Ma se la partenza fu in salita, il Giulio Cesare e il Duilio si rivelarono presto due campioni di razza. Tutto era stato ripensato per dare un taglio netto con i compromessi del passato e poter affrontare la sfida attraverso l’Atlantico a testa alta. Intanto, le dimensioni: 24.400 tonnellate per quasi 200 metri di lunghezza. La velocità era superiore a 20 nodi e consentiva di coprire la distanza tra Genova e New York in 8 giorni e 20 ore. Entrambi furono progettati dal grande architetto navale Garelli, che insieme a tanti altri (primo fra tutti il giovanissimo triestino Costanzi, geniale studioso della “sella d’onda”) furono gli artefici del successo della nostra cantieristica, inaugurando una scuola invidiata e imitata in tutto il mondo. La prima classe – di lusso – era disposta su sei ponti per un totale di 257 posti: nessuna cabina interna, nessun letto sovrapposto, sala per esercizi fisici, ponte passeggiata, salone da pranzo, grande salone delle feste, sale di scrittura e di lettura, sale per bambini. Anche la seconda e la terza classe erano state rivoluzionate, con ampi spazi comuni e cabine separate. Gli interni erano spettacolari, ricchi di stucchi, decorazioni e arredamenti strepitosi che avrebbero fatto scuola nel mondo intero. Fonti giornalistiche dell’epoca così descrivono, per esempio, il vestibolo: “Completamente in quercia stile Luigi XVI, di 18 metri per 13, con un’altezza al centro di 7 metri e alle pareti preziosi arazzi di disegno italiano, con una parete occupata da una grande fontana marmorea, con un’abbondanza di splendidi mobili, esempio di inarrivabile eleganza e bellezza”. Il cronista del Corriere Mercantile a bordo del Giulio Cesare nel 1922 osservava estasiato: “Visitare la classe di lusso è una cosa piacevolissima ma si rimane perplessi dinanzi all’ampiezza e allo sfarzo, ampiezza che costa tesori, se si riflette che si è su un bastimento, sfarzo che in via assoluta raggiunge e supera quello di qualsiasi principesco palazzo”. E concludeva domandandosi perché “la stessa Navigazione generale abbia potuto tanto discutere sull’opportunità del lusso: i viaggiatori lo vogliono e amano pagarlo”. Il Giulio Cesare e il Duilio, che erano costati 100 milioni di lire ciascuno, ebbero un grande successo sulla linea nordamericana sino al 1927, quando vennero sostituiti dal Roma e dall’Augustus e poterono finalmente servire la rotta verso il Plata per la quale erano stati pensati e costruiti.
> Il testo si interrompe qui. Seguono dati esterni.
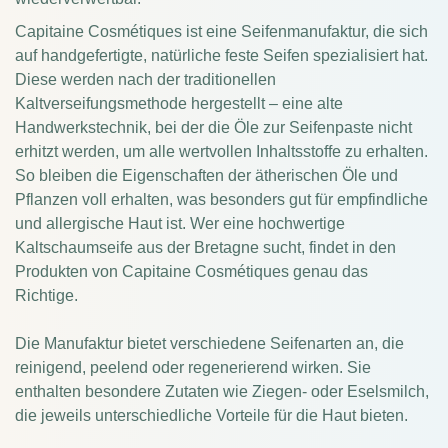
Capitaine Cosmétiques ist eine Seifenmanufaktur, die sich
auf handgefertigte, natürliche feste Seifen spezialisiert hat.
Diese werden nach der traditionellen
Kaltverseifungsmethode hergestellt – eine alte
Handwerkstechnik, bei der die Öle zur Seifenpaste nicht
erhitzt werden, um alle wertvollen Inhaltsstoffe zu erhalten.
So bleiben die Eigenschaften der ätherischen Öle und
Pflanzen voll erhalten, was besonders gut für empfindliche
und allergische Haut ist. Wer eine hochwertige
Kaltschaumseife aus der Bretagne sucht, findet in den
Produkten von Capitaine Cosmétiques genau das
Richtige.
Die Manufaktur bietet verschiedene Seifenarten an, die
reinigend, peelend oder regenerierend wirken. Sie
enthalten besondere Zutaten wie Ziegen- oder Eselsmilch,
die jeweils unterschiedliche Vorteile für die Haut bieten.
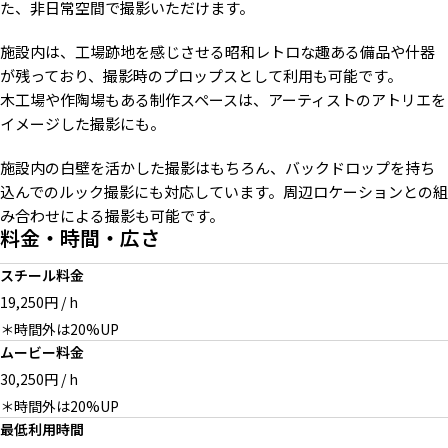
た、非日常空間で撮影いただけます。
施設内は、工場跡地を感じさせる昭和レトロな趣ある備品や什器
別棟屋上スペースでの撮影も可
ソファとテーブル。壁面にアク
カフェスペースの趣ある備品や
が残っており、撮影時のプロップスとして利用も可能です。
能
セントカラーが入った空間
作品を用いた撮影も可能
木工場や作陶場もある制作スペースは、アーティストのアトリエを
イメージした撮影にも。
施設内の白壁を活かした撮影はもちろん、バックドロップを持ち
込んでのルック撮影にも対応しています。周辺ロケーションとの組
ゆったりとしたラウンジスペー
薪ストーブも設置されている
施設内カフェは撮影やケータリ
み合わせによる撮影も可能です。
ス
ング対応も可能（要事前相談）
料金・時間・広さ
スチール料金
19,250円 / h
＊時間外は20%UP
緑に囲まれたブロック塀など、
屋外スペースではグレー背景で
特徴的な空間での撮影も可能
の撮影も可能
ムービー料金
30,250円 / h
＊時間外は20%UP
最低利用時間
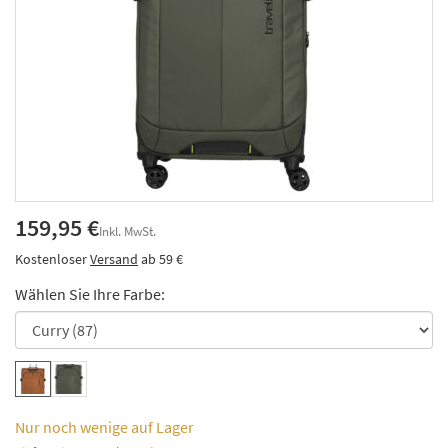
159,95 €
Inkl. MwSt.
Kostenloser
Versand
ab 59 €
Wählen Sie Ihre Farbe:
Nur noch wenige auf Lager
Passati al Lloyd Triestino, dopo i lavori del 1932, videro il loro scafo dipinto di bianco: era iniziata la grande stagione delle navi bianche, sinonimo di freschezza e spensierata vacanza, geniale intuizione evocativa della crociera in alto mare. Quasi contemporaneamente era stata varata un’altra coppia di gemelli, frutto di un ramo parallelo della grande famiglia dell’armamento italiano.
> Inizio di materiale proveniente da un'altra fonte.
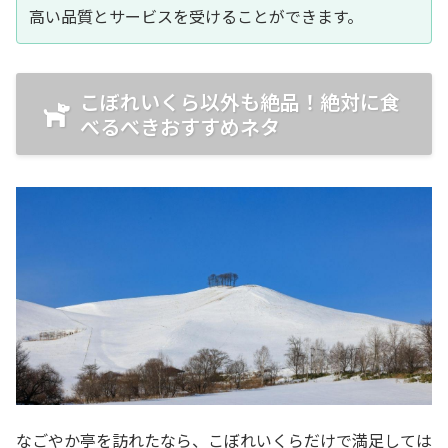
高い品質とサービスを受けることができます。
こぼれいくら以外も絶品！絶対に食
べるべきおすすめネタ
なごやか亭を訪れたなら、こぼれいくらだけで満足しては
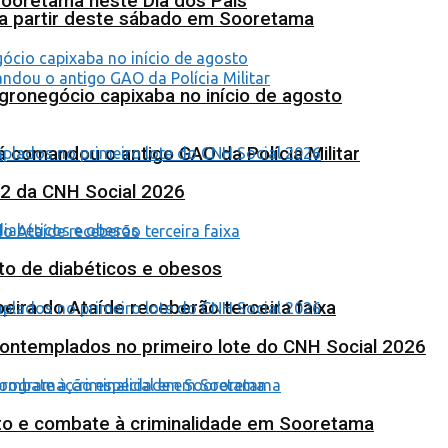
Sooretama neste Dia dos Pais
 a partir deste sábado em Sooretama
agronegócio capixaba no início de agosto
 comandou o antigo GAO da Polícia Militar
 2 da CNH Social 2026
to de diabéticos e obesos
eira do Ataíde receberão terceira faixa
contemplados no primeiro lote do CNH Social 2026
nto e combate à criminalidade em Sooretama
Il Lloyd Sabaudo aveva dato l’avvio alla “favolosa serie dei Conti” affidando la costruzione del Conte Verde e del Conte Rosso a cantieri scozzesi. Il Conte Rosso, trattenuto come il Giulio Cesare, sugli scali inglesi a causa dello scoppio della Prima Guerra Mondiale, fu acquistato dalla Royal Navy, ribattezzato Argus e trasformato in portaerei, la prima portaerei del mondo a ponte continuo. Ma i problemi erano davvero tanti per far atterrare e decollare i fragili biplani del 1917 dal ponte di una nave concepita per il trasporto dei passeggeri. Allo scopo di attutire l’impatto degli aerei con il ponte di coperta si pensò di ricoprirlo di terra, realizzando un bel prato verde innaffiato regolarmente da un plotone di addetti. Ma alla fine, l’idea non ebbe grande successo. Trent’anni dopo, all’inizio della Seconda Guerra Mondiale, a un’altra nave passeggeri italiana toccò le triste sorte di trasformarsi in portaerei, questa volta, senza giardinieri: le foto ingiallite del Roma ingiuriosamente decapitato nei ponti superiori e dall’aspetto di un’enorme, insulsa vasca da bagno, testimoniano il dramma e, insieme, la disperazione di quel momento. I due Conti non erano navi molto grandi, ma eccellevano per l’eleganza e la raffinatezza degli interni firmati da Coppedé.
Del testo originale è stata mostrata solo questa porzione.